[[ Source records open ]]

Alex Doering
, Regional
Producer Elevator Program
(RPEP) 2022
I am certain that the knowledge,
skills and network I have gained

[[ Source records closed ]]
[[ Source records open ]]

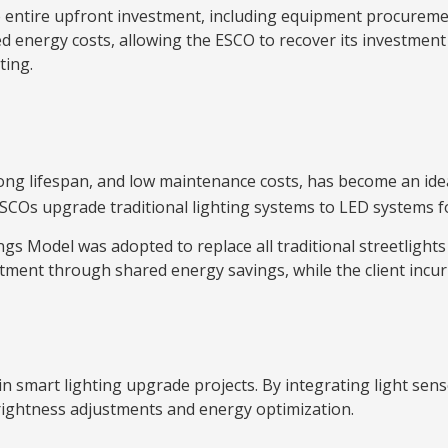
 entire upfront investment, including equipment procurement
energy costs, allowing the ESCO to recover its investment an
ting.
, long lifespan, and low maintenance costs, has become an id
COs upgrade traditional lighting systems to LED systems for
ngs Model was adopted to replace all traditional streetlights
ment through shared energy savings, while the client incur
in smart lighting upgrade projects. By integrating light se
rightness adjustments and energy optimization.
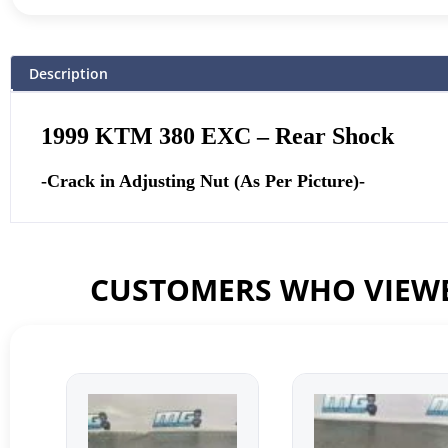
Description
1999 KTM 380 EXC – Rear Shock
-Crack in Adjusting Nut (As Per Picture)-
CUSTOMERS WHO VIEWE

[[ Source records closed ]]
[[ Source records open ]]

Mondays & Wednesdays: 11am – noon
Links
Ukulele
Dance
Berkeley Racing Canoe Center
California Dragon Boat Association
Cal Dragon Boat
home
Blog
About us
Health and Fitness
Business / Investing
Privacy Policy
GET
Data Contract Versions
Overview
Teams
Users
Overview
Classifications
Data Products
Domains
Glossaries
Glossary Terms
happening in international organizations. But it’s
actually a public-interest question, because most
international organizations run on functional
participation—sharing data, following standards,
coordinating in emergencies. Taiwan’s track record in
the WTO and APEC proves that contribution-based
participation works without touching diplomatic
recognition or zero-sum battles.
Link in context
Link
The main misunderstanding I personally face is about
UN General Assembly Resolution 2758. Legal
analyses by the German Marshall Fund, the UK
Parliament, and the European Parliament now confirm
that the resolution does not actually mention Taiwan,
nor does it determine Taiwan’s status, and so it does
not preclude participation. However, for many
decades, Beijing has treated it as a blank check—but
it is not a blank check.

[[ Source records closed ]]

Activity | The records are above. How many lines in them contain the word "blank"? Give the number alone.

Task answer | 2